We begin with simple ingredients: butter, eggs, flour, milk, vanilla extract and cinnamon. Most of us have these staples in our homes every day (unless we’re seriously overdue for a grocery run).
Place a stick of butter—equivalent to 1/2 cup or 8 Tbsp.—in a 9″x13″ pan. Place the pan into a cold oven, turn the temperature to 425°F (220°C) and begin preheating. The butter will almost certainly melt by the time the oven has reached temperature, but you’ll want to check periodically to see that it doesn’t scorch.
In a bowl, combine 8 eggs, 2 cups milk, 2 cups all-purpose flour, 1 tsp. vanilla extract and a dash of cinnamon. You can add more cinnamon or vanilla to suit your family’s tastes. Those two ingredients are optional; omit them if you aren’t serving this as a sweet dish (more on that in a moment).
A gluten-free blend can be substituted for all-purpose flour in this recipe. After much experimentation with making our own blends, I’ve finally found a commercial blend that gives consistently good results: Bob’s Red Mill 1-to-1 Baking Flour. We can substitute this GF blend in just about any recipe without adjusting the other ingredients.

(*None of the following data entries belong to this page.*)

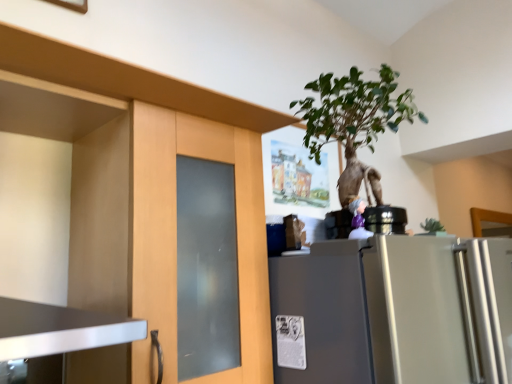 What is the approximate height of green leafy plant at upper center?

The height of green leafy plant at upper center is 16.20 inches.

Locate an element on the screen. matte wood cabinet at left is located at coordinates (175, 120).

Is satin silver refrigerator at right not near matte wood cabinet at left?

satin silver refrigerator at right is near matte wood cabinet at left, not far away.

Which object is closer to the camera taking this photo, satin silver refrigerator at right or matte wood cabinet at left?

matte wood cabinet at left is in front.

Identify the location of refrigerator that appears on the right of matte wood cabinet at left. Image resolution: width=512 pixels, height=384 pixels. (394, 311).

From the image's perspective, which one is positioned lower, satin silver refrigerator at right or matte wood cabinet at left?

satin silver refrigerator at right.

From a real-world perspective, who is located higher, matte wood cabinet at left or satin silver refrigerator at right?

In real-world perspective, matte wood cabinet at left is above.

Does matte wood cabinet at left turn towards satin silver refrigerator at right?

No, matte wood cabinet at left is not aimed at satin silver refrigerator at right.

Who is more distant, matte wood cabinet at left or satin silver refrigerator at right?

satin silver refrigerator at right is behind.

Can you confirm if matte wood cabinet at left is thinner than satin silver refrigerator at right?

Indeed, matte wood cabinet at left has a lesser width compared to satin silver refrigerator at right.

Considering the positions of objects green leafy plant at upper center and matte wood cabinet at left in the image provided, who is more to the left, green leafy plant at upper center or matte wood cabinet at left?

Positioned to the left is matte wood cabinet at left.

Are green leafy plant at upper center and matte wood cabinet at left making contact?

green leafy plant at upper center is not next to matte wood cabinet at left, and they're not touching.

From a real-world perspective, is green leafy plant at upper center positioned under matte wood cabinet at left based on gravity?

Incorrect, from a real-world perspective, green leafy plant at upper center is higher than matte wood cabinet at left.

Would you say matte wood cabinet at left is part of green leafy plant at upper center's contents?

No, matte wood cabinet at left is not a part of green leafy plant at upper center.

Could you tell me if matte wood cabinet at left is turned towards green leafy plant at upper center?

No.

From a real-world perspective, who is located lower, matte wood cabinet at left or green leafy plant at upper center?

In real-world perspective, matte wood cabinet at left is lower.

From the image's perspective, is matte wood cabinet at left on top of green leafy plant at upper center?

No, from the image's perspective, matte wood cabinet at left is not on top of green leafy plant at upper center.

This screenshot has width=512, height=384. Identify the location of cabinetry that appears below the green leafy plant at upper center (from a real-world perspective). (175, 120).

Can you confirm if satin silver refrigerator at right is taller than green leafy plant at upper center?

Indeed, satin silver refrigerator at right has a greater height compared to green leafy plant at upper center.

From the picture: Which of these two, satin silver refrigerator at right or green leafy plant at upper center, is bigger?

satin silver refrigerator at right.

From a real-world perspective, between satin silver refrigerator at right and green leafy plant at upper center, who is vertically higher?

In real-world perspective, green leafy plant at upper center is above.

Is point (354, 72) positioned behind point (484, 316)?

That is True.

Is satin silver refrigerator at right inside green leafy plant at upper center?

No.

From the image's perspective, is green leafy plant at upper center above or below satin silver refrigerator at right?

Clearly, from the image's perspective, green leafy plant at upper center is above satin silver refrigerator at right.

This screenshot has height=384, width=512. What are the coordinates of `refrigerator below the matte wood cabinet at left (from the image's perspective)` in the screenshot? It's located at (394, 311).

Identify the location of cabinetry located above the satin silver refrigerator at right (from the image's perspective). This screenshot has height=384, width=512. (175, 120).

From the image, which object appears to be nearer to satin silver refrigerator at right, matte wood cabinet at left or green leafy plant at upper center?

The object closer to satin silver refrigerator at right is matte wood cabinet at left.

Based on their spatial positions, is matte wood cabinet at left or satin silver refrigerator at right further from green leafy plant at upper center?

The object further to green leafy plant at upper center is satin silver refrigerator at right.

Looking at the image, which one is located closer to matte wood cabinet at left, green leafy plant at upper center or satin silver refrigerator at right?

satin silver refrigerator at right lies closer to matte wood cabinet at left than the other object.

Considering their positions, is satin silver refrigerator at right positioned closer to matte wood cabinet at left than green leafy plant at upper center?

Based on the image, satin silver refrigerator at right appears to be nearer to matte wood cabinet at left.

Estimate the real-world distances between objects in this image. Which object is closer to satin silver refrigerator at right, green leafy plant at upper center or matte wood cabinet at left?

matte wood cabinet at left is positioned closer to the anchor satin silver refrigerator at right.

Looking at this image, estimate the real-world distances between objects in this image. Which object is further from green leafy plant at upper center, satin silver refrigerator at right or matte wood cabinet at left?

satin silver refrigerator at right is further to green leafy plant at upper center.

Identify the location of houseplant situated between matte wood cabinet at left and satin silver refrigerator at right from left to right. The image size is (512, 384). (354, 122). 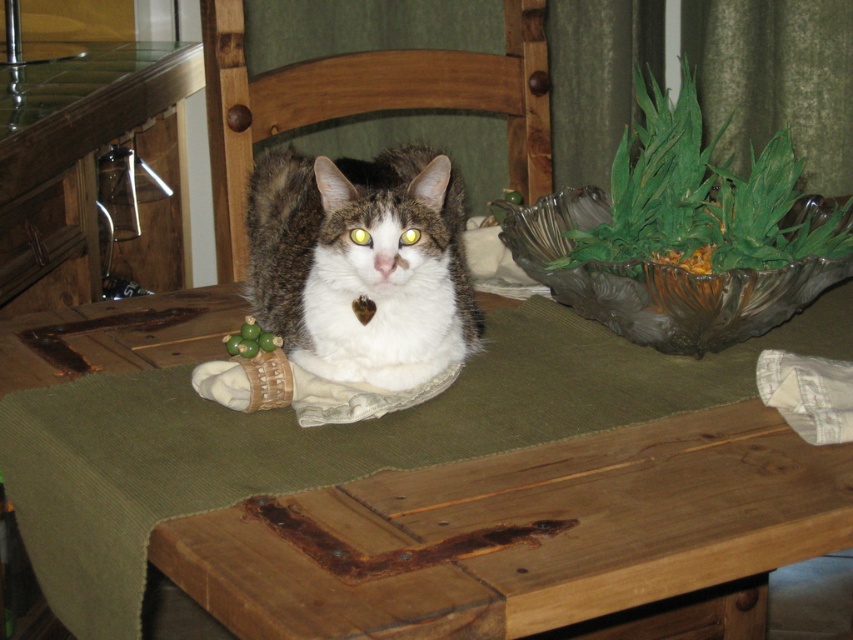 Question: Which of the following is the closest to the observer?

Choices:
 (A) (82, 253)
 (B) (416, 339)
 (C) (527, 90)

Answer: (B)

When the oven has reached 425°F, remove the baking dish with melted butter, and tilt the dish to spread the butter evenly over the bottom and up the sides. Then, pour the egg and milk mixture into the dish.

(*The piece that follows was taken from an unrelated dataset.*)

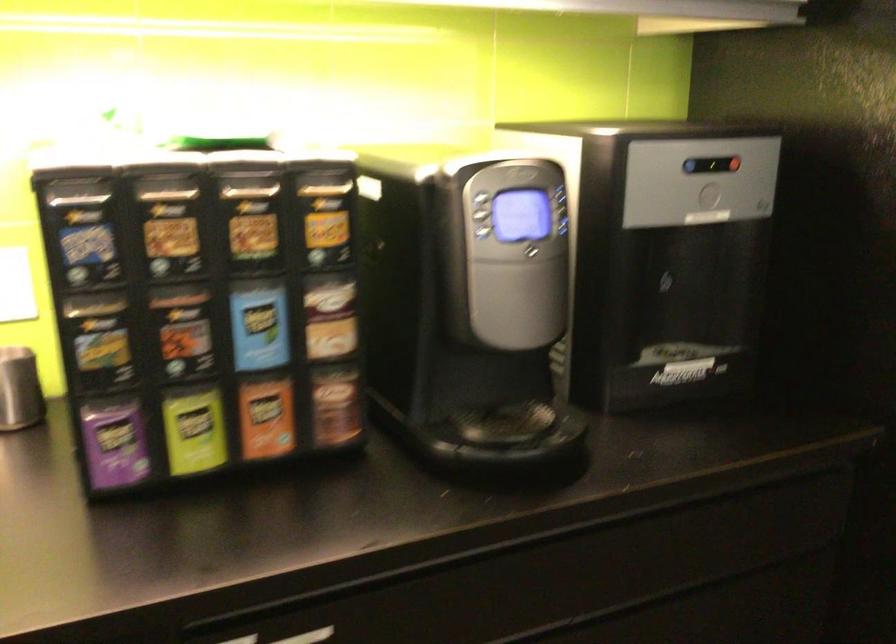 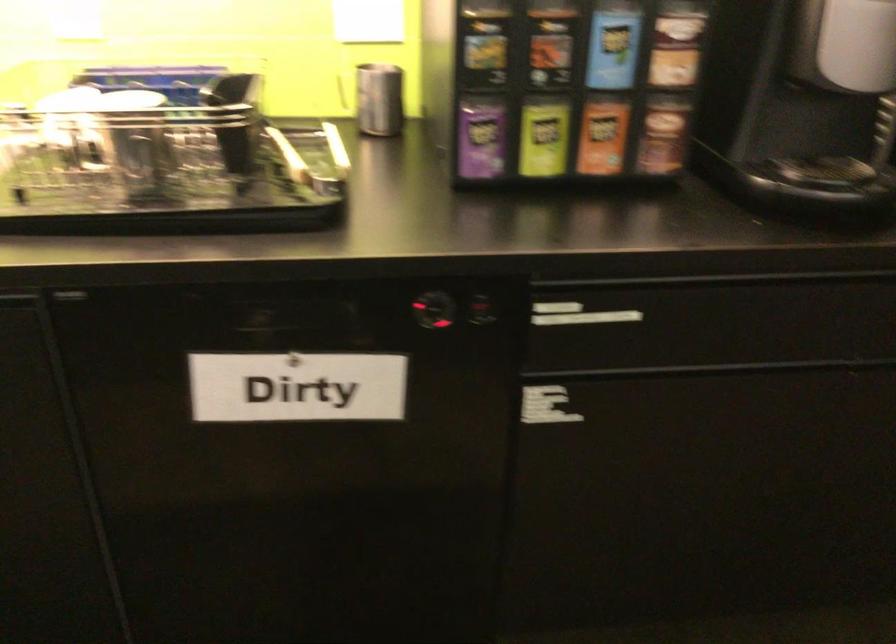 Where in the second image is the point corresponding to point 265,415 from the first image?

(602, 136)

Return the baking dish to the oven and bake at 425°F for 20 minutes.
This recipe will rise tremendously as it bakes. If you have a double-oven range with different size ovens, you probably want to use the larger one for this … our first batch puffed up so much it actually touched the heating element!
Remove the puff after 20 minutes of baking and serve immediately with syrup, fruit preserves or a generous spoonful of slow-cooker apple butter.
If someone in your family doesn’t care for a sweet breakfast, the Dutch Puff recipe is a wonderful base for a more savory version, too. For my daughter who melts cheese on waffles instead of using syrup, I omitted the vanilla and cinnamon, and instead added a pinch of salt, freshly-ground pepper, a dash of hot sauce, 1 to 2 tsp. of parsley, and 1/2 c. of grated parmesan cheese. We served it with a sprinkling of shredded cheese, although you might want to add crumbled bacon, diced ham, sauteed veggies, or a bit of salsa. We all agreed this version was really tasty, too. We hope this simple recipe can help you celebrate your family’s first day of school with a special—but stress-free—breakfast!Dutch Puff — Quick and easy breakfast recipe for a crowd.
Author: Dawn Camp @ myhomesweethomeonline.net
Recipe type: Breakfast
- 1 stick of butter
- 8 eggs
- 2 cups flour
- 2 cups milk
- 1 tsp. vanilla extract (optional)
- cinnamon (optional)
- Put a stick of butter in a 9″ x 13″ pan and place it in a cold oven.
- Turn the oven to 425° and keep an eye on the butter; it usually melts in about the time it takes for the oven to preheat.
- Beat eggs in a large bowl.
- Add the flour and milk to the eggs and beat until mixed. Add vanilla and cinnamon if desired.
- When the butter has melted, remove the dish from the oven and pour egg, flour, and milk mixture over the melted butter.
- Bake for 20 minutes at 425°.
- Serve immediately with pancake syrup.